**Description of the task**
Output the entries below unchanged, except for the pictures.

**Input for this task**
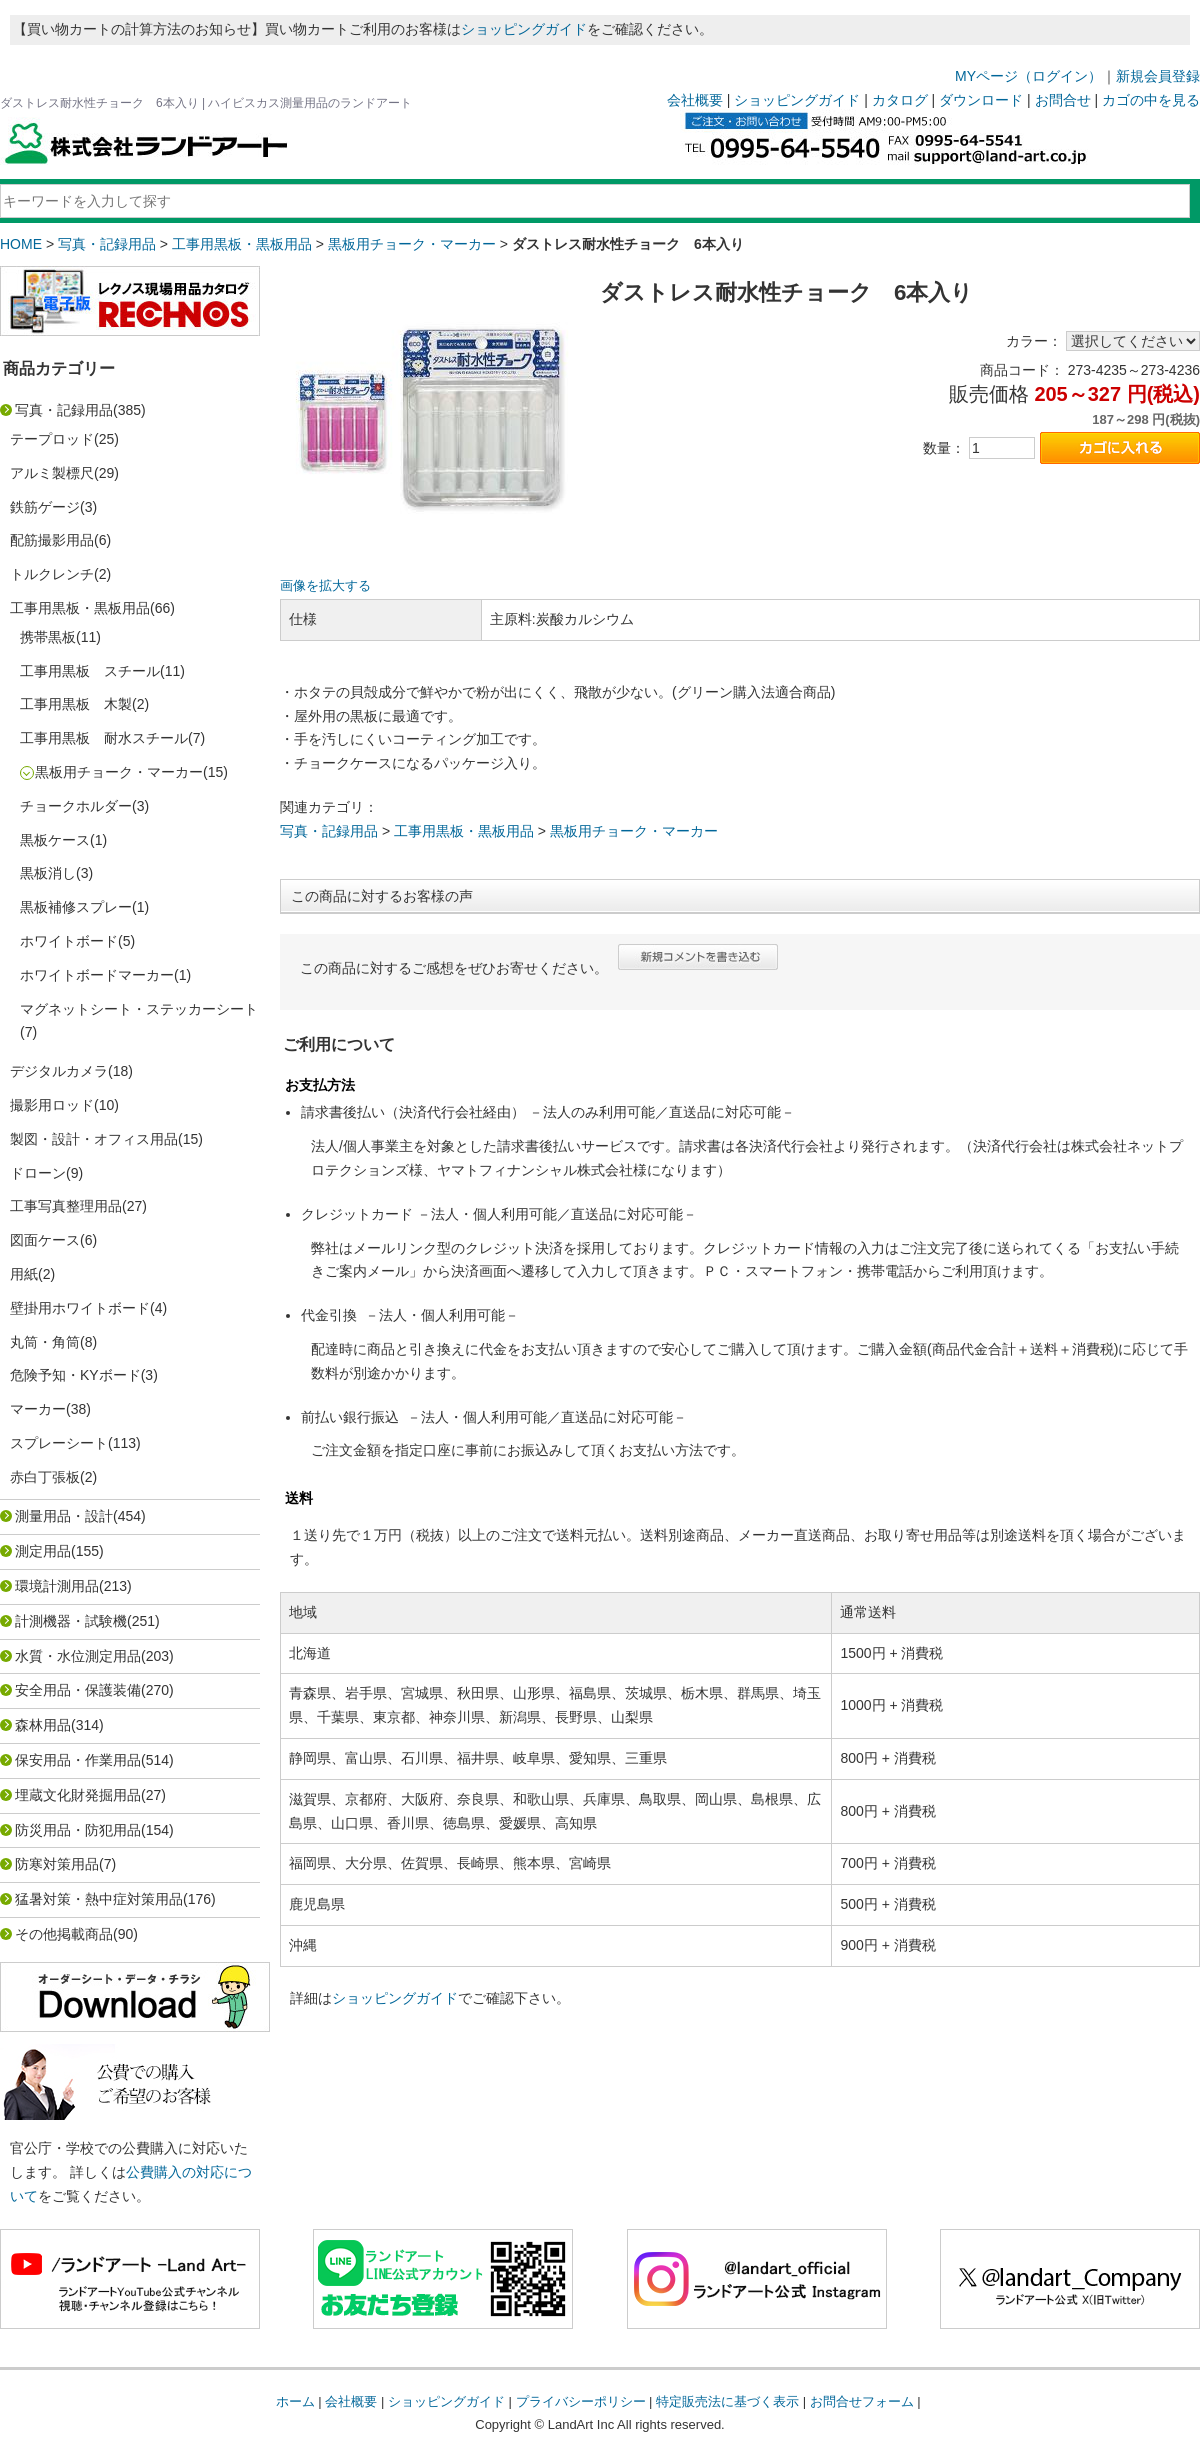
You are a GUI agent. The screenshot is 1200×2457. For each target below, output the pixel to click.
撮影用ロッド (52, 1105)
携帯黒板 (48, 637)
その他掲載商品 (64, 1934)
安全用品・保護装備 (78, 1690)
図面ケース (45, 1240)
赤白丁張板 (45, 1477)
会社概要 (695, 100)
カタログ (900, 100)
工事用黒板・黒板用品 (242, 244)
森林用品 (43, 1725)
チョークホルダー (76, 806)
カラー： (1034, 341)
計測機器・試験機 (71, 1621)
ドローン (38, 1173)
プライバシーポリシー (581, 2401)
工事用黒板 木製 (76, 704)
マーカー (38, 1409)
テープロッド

**Worked solution**
You are a GUI agent. The screenshot is 1200×2457. For each target below, output the pixel to click.
撮影用ロッド (52, 1105)
携帯黒板 (48, 637)
その他掲載商品 (64, 1934)
安全用品・保護装備 (78, 1690)
図面ケース (45, 1240)
赤白丁張板 (45, 1477)
会社概要 (695, 100)
カタログ (900, 100)
工事用黒板・黒板用品 (242, 244)
森林用品 (43, 1725)
チョークホルダー (76, 806)
カラー： (1034, 341)
計測機器・試験機 (71, 1621)
ドローン (38, 1173)
プライバシーポリシー (581, 2401)
工事用黒板 木製 (76, 704)
マーカー (38, 1409)
テープロッド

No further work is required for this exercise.